In diesem Jahr war die Herausforderung besonders groß. Immerhin waren vier 10. Klassen unterwegs. In drei Reisebussen wurden wir sicher von Berlin bis nach Calais gebracht. Zwischendurch, bei einer Mitternachtsrast in Bottrop, wechselten die Busfahrer. Wir wurden nun von Fahrern „kutschiert“, die bestens mit dem Linksverkehr in England vertraut sind und sich dort hervorragend auskennen.

Bedrückend war die Situation im Fährhafen von Calais. Die zuführende Straße ist mit einem monströsen Elektrozaun komplett abgeschottet. Dahinter der „Dschungel“, das Flüchtlingslager, welches mittlerweile geräumt wurde. Die Überfahrt von Calais nach Dover war schon wegen des herrlichen Wetters ein Erlebnis. Blaue See und strahlendweiße Kreidefelsen - eine Augenweide!

Nachdem wir am Tag vorher 18.00 Uhr in Berlin losgefahren waren, kamen wir gegen 14.00 Uhr des Folgetages pünktlich in Christchurch auf einem großen leeren Parkplatz an. Hier erwarteten uns Jannette und Jeff (J&J), um uns den Gasteltern zuzuteilen. Nach einer Stunde, angefüllt mit Sicherheitshinweisen, Namen ausrufen, freundlichen Hallos, heartly welcomes, Kofferrücken, und Autogebrumm zog wieder Ruhe auf dem Parkplatz ein. Alle Schüler und Lehrer waren jetzt im Raum Bournemouth/Christchurch verteilt und untergebracht.

Die weiteren Tage waren von einem gleichmäßigen Rhythmus bestimmt:

  • Früh pünktlich an der Bushaltestelle sein. In den Bus von Alina, Micha oder Jens einsteigen und in die Schule fahren lassen.
  • Von 9 Uhr bis 12 Uhr Englischunterricht.
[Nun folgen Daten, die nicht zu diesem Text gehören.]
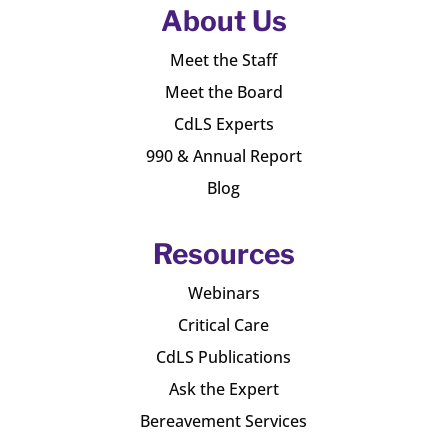
About Us
Meet the Staff
Meet the Board
CdLS Experts
990 & Annual Report
Blog
Resources
Webinars
Critical Care
CdLS Publications
Ask the Expert
Bereavement Services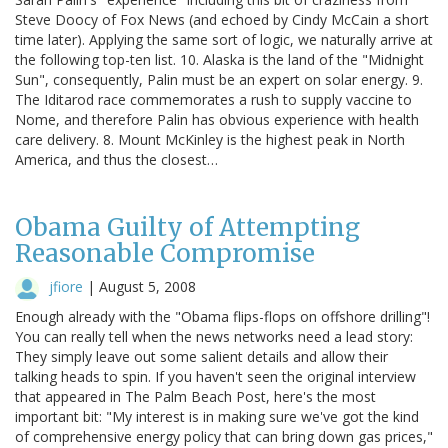
Steve Doocy of Fox News (and echoed by Cindy McCain a short
time later). Applying the same sort of logic, we naturally arrive at
the following top-ten list. 10. Alaska is the land of the "Midnight
Sun", consequently, Palin must be an expert on solar energy. 9.
The Iditarod race commemorates a rush to supply vaccine to
Nome, and therefore Palin has obvious experience with health
care delivery. 8. Mount McKinley is the highest peak in North
America, and thus the closest…
Obama Guilty of Attempting
Reasonable Compromise
jfiore
|
August 5, 2008
Enough already with the "Obama flips-flops on offshore drilling"!
You can really tell when the news networks need a lead story:
They simply leave out some salient details and allow their
talking heads to spin. If you haven't seen the original interview
that appeared in The Palm Beach Post, here's the most
important bit: "My interest is in making sure we've got the kind
of comprehensive energy policy that can bring down gas prices,"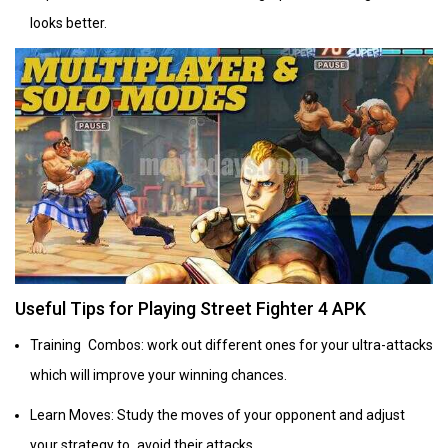
looks better.
Useful Tips for Playing Street Fighter 4 APK
Training Combos: work out different ones for your ultra-attacks
which will improve your winning chances.
Learn Moves: Study the moves of your opponent and adjust
your strategy to avoid their attacks.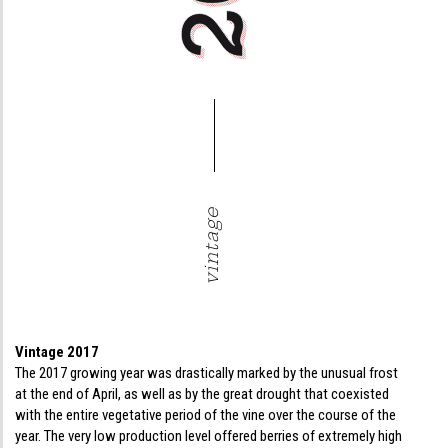
vintage
Vintage 2017
The 2017 growing year was drastically marked by the unusual frost
at the end of April, as well as by the great drought that coexisted
with the entire vegetative period of the vine over the course of the
year. The very low production level offered berries of extremely high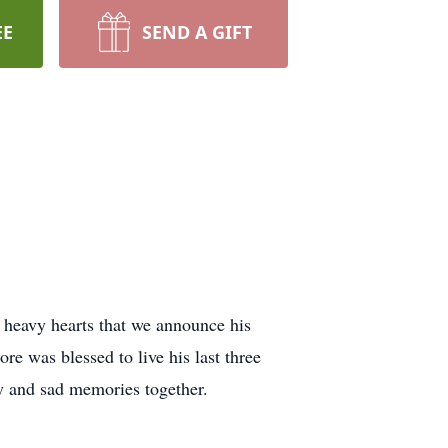
EE
SEND A GIFT
 heavy hearts that we announce his
e was blessed to live his last three
y and sad memories together.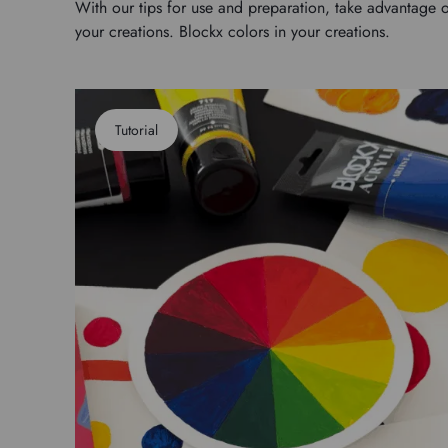
With our tips for use and preparation, take advantage o
your creations. Blockx colors in your creations.
Tutorial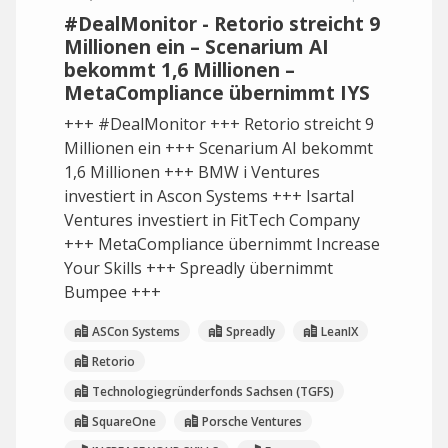
#DealMonitor - Retorio streicht 9
Millionen ein – Scenarium AI
bekommt 1,6 Millionen –
MetaCompliance übernimmt IYS
+++ #DealMonitor +++ Retorio streicht 9
Millionen ein +++ Scenarium AI bekommt
1,6 Millionen +++ BMW i Ventures
investiert in Ascon Systems +++ Isartal
Ventures investiert in FitTech Company
+++ MetaCompliance übernimmt Increase
Your Skills +++ Spreadly übernimmt
Bumpee +++
ASCon Systems
Spreadly
LeanIX
Retorio
Technologiegründerfonds Sachsen (TGFS)
SquareOne
Porsche Ventures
Nachmittags eine Wanderung oder ein Ausflug.
  • Dann Abendbrot bei den Gasteltern und bis 21 Uhr freie Verfügung.

  • Schließlich um 22 Uhr oder spätestens 23 Uhr ins Bett.

Ein kleines Resümee: Die Ausflüge führten uns zu den schönsten Stellen, die Südengland zu bieten hat. F

ür viele Schüler war sicherlich London das Highlight.
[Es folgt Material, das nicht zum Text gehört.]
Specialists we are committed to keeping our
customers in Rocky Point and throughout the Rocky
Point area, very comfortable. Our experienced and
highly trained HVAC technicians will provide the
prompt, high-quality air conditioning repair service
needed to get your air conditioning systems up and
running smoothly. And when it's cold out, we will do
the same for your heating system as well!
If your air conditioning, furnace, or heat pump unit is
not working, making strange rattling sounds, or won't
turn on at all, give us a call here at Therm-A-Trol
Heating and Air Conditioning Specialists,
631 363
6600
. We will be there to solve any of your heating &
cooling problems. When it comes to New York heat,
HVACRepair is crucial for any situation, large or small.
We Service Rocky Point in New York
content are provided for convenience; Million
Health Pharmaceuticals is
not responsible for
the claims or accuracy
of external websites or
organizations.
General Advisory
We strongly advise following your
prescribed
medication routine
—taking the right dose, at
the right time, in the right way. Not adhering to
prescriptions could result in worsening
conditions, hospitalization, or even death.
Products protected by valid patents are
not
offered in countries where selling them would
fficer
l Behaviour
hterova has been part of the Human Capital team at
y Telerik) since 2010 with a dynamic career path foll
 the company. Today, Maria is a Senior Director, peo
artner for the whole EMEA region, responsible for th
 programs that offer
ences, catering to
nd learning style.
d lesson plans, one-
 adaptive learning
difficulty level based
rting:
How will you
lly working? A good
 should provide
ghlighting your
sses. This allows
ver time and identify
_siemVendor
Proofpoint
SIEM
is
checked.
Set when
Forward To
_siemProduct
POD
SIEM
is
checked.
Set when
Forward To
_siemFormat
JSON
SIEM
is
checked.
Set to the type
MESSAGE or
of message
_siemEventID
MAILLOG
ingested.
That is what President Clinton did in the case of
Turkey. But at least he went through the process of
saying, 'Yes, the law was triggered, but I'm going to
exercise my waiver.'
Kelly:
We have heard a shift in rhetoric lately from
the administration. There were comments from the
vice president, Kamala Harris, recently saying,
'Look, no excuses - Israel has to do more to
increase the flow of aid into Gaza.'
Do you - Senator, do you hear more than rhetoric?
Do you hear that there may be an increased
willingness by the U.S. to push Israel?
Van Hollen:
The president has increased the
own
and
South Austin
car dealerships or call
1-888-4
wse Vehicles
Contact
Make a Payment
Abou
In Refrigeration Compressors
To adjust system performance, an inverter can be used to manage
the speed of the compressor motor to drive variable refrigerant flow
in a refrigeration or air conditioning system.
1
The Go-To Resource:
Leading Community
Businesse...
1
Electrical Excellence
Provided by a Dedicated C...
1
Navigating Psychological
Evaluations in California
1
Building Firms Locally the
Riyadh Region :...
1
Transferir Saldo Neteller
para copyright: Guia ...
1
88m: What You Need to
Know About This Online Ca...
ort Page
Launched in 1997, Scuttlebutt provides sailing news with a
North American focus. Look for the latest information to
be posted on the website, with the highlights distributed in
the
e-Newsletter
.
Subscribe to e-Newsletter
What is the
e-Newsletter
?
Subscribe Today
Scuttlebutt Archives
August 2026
Die Gasteltern behandelten unsere Schüler wie kleine Könige. Natürlich gab es Unterschiede. Bei Problemen waren

Jannette und Jeff immer zur Stelle und halfen professionell. Sie waren großartige Veranstalter!
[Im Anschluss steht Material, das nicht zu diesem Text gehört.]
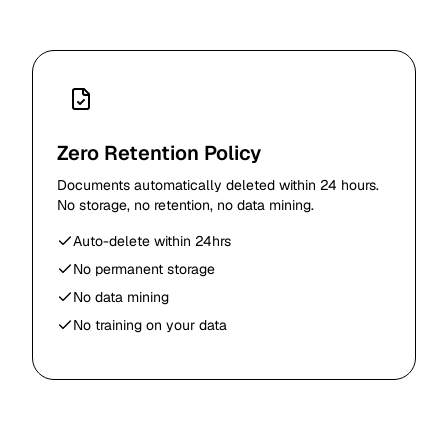
Zero Retention Policy
Documents automatically deleted within 24 hours.
No storage, no retention, no data mining.
Auto-delete within 24hrs
No permanent storage
No data mining
No training on your data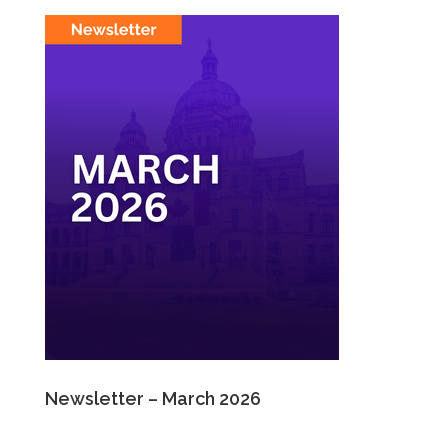
Newsletter – March 2026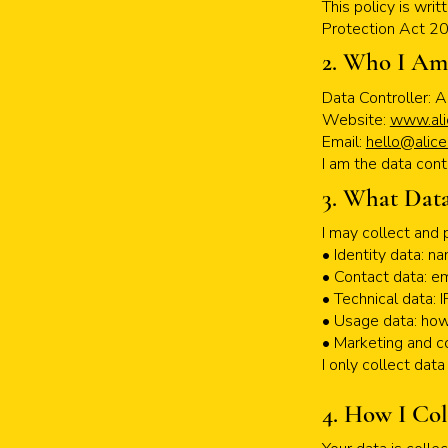
This policy is wri
Protection Act 2
2. Who I Am
Data Controller: A
Website:
www.ali
Email:
hello@alice
I am the data cont
3. What Data
I may collect and 
• Identity data: 
• Contact data: e
• Technical data: 
• Usage data: ho
• Marketing and c
I only collect dat
4. How I Col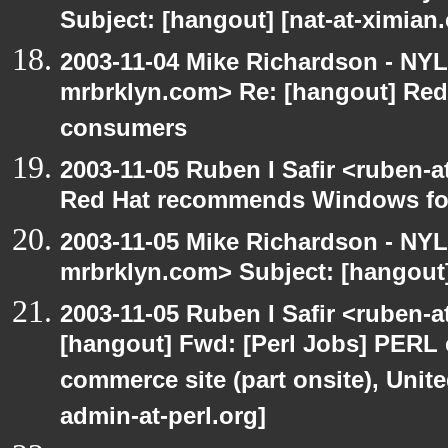
Subject: [hangout] [nat-at-ximia
2003-11-04 Mike Richardson - NY
mrbrklyn.com> Re: [hangout] Re
consumers
2003-11-05 Ruben I Safir <ruben-
Red Hat recommends Windows fo
2003-11-05 Mike Richardson - NY
mrbrklyn.com> Subject: [hangout
2003-11-05 Ruben I Safir <ruben-
[hangout] Fwd: [Perl Jobs] PERL e
commerce site (part onsite), Unite
admin-at-perl.org]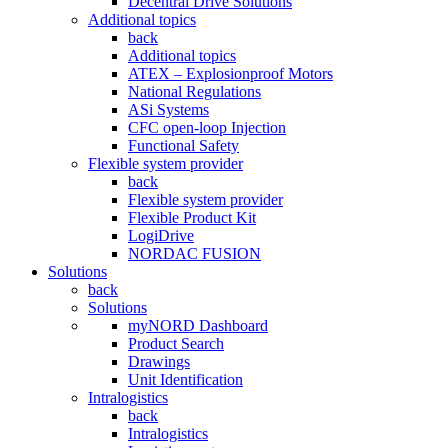
Decentral Drive Solutions
Additional topics
back
Additional topics
ATEX – Explosionproof Motors
National Regulations
ASi Systems
CFC open-loop Injection
Functional Safety
Flexible system provider
back
Flexible system provider
Flexible Product Kit
LogiDrive
NORDAC FUSION
Solutions
back
Solutions
myNORD Dashboard
Product Search
Drawings
Unit Identification
Intralogistics
back
Intralogistics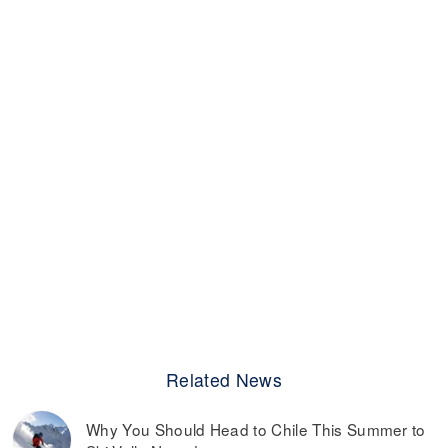
Related News
Why You Should Head to Chile This Summer to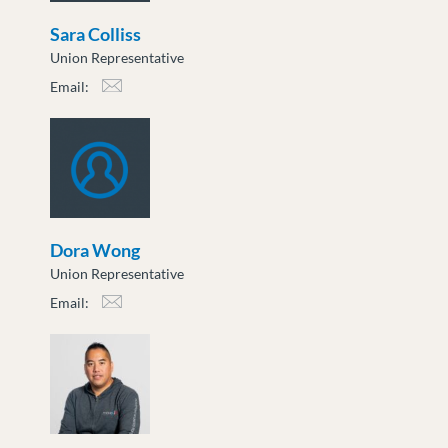
Sara Colliss
Union Representative
Email:
scolliss@moveuptogether.ca
Dora Wong
Union Representative
Email:
dwong@moveuptogether.ca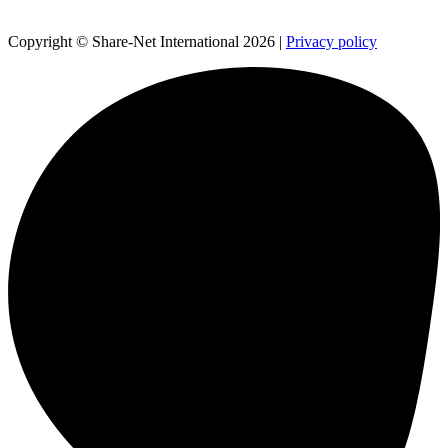
Copyright © Share-Net International 2026 |
Privacy policy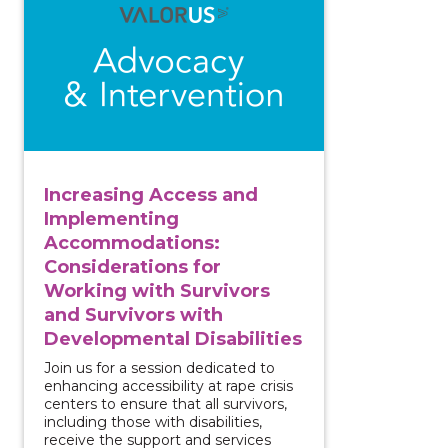
Increasing Access and
Implementing
Accommodations:
Considerations for
Working with Survivors
and Survivors with
Developmental Disabilities
Join us for a session dedicated to
enhancing accessibility at rape crisis
centers to ensure that all survivors,
including those with disabilities,
receive the support and services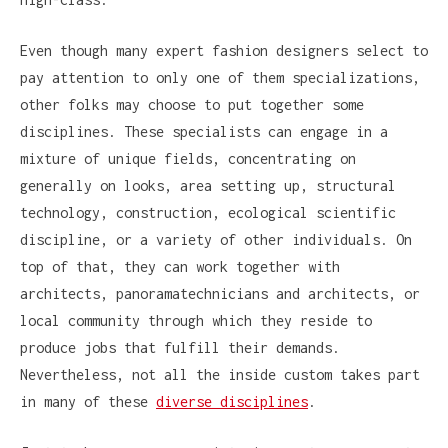
Even though many expert fashion designers select to
pay attention to only one of them specializations,
other folks may choose to put together some
disciplines. These specialists can engage in a
mixture of unique fields, concentrating on
generally on looks, area setting up, structural
technology, construction, ecological scientific
discipline, or a variety of other individuals. On
top of that, they can work together with
architects, panoramatechnicians and architects, or
local community through which they reside to
produce jobs that fulfill their demands.
Nevertheless, not all the inside custom takes part
in many of these
diverse disciplines
.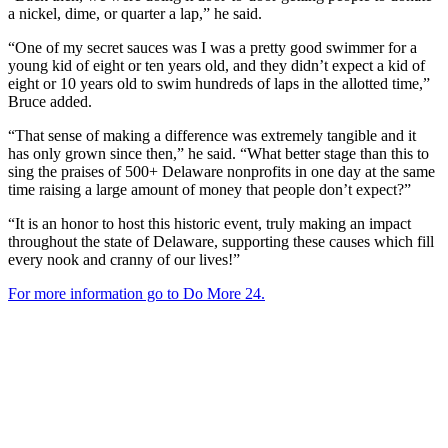
a nickel, dime, or quarter a lap,” he said.
“One of my secret sauces was I was a pretty good swimmer for a
young kid of eight or ten years old, and they didn’t expect a kid of
eight or 10 years old to swim hundreds of laps in the allotted time,”
Bruce added.
“That sense of making a difference was extremely tangible and it
has only grown since then,” he said. “What better stage than this to
sing the praises of 500+ Delaware nonprofits in one day at the same
time raising a large amount of money that people don’t expect?”
“It is an honor to host this historic event, truly making an impact
throughout the state of Delaware, supporting these causes which fill
every nook and cranny of our lives!”
For more information go to Do More 24.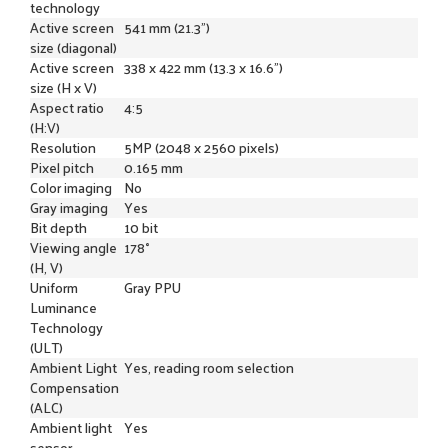
technology
Active screen
541 mm (21.3")
size (diagonal)
Active screen
338 x 422 mm (13.3 x 16.6")
size (H x V)
Aspect ratio
4:5
(H:V)
Resolution
5MP (2048 x 2560 pixels)
Pixel pitch
0.165 mm
Color imaging
No
Gray imaging
Yes
Bit depth
10 bit
Viewing angle
178°
(H, V)
Uniform
Gray PPU
Luminance
Technology
(ULT)
Ambient Light
Yes, reading room selection
Compensation
(ALC)
Ambient light
Yes
sensor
In der Anglo - Continental English School waren die Schüler in Klassen eingeteilt. Wie es an allen Schulen so ist, empfanden die Schüler den Schwierigkeitsgrad sehr unterschiedlich. Gleiches gilt für die Gestaltung des Unterrichts – hier reichte die Skala von „boring“ bis „great“.

Eines bleibt aber unbenommen! Brexit hin Brexit her. Die Herzlichkeit die uns von allen Lehrern, Gasteltern und Veranstaltern entgegengebracht wurde war großartig und echt. Dieser völkerverbindende Aspekt macht solche Reisen so wichtig, gerade in der heutigen Zeit! Was soll ich also sagen? Jederzeit wieder!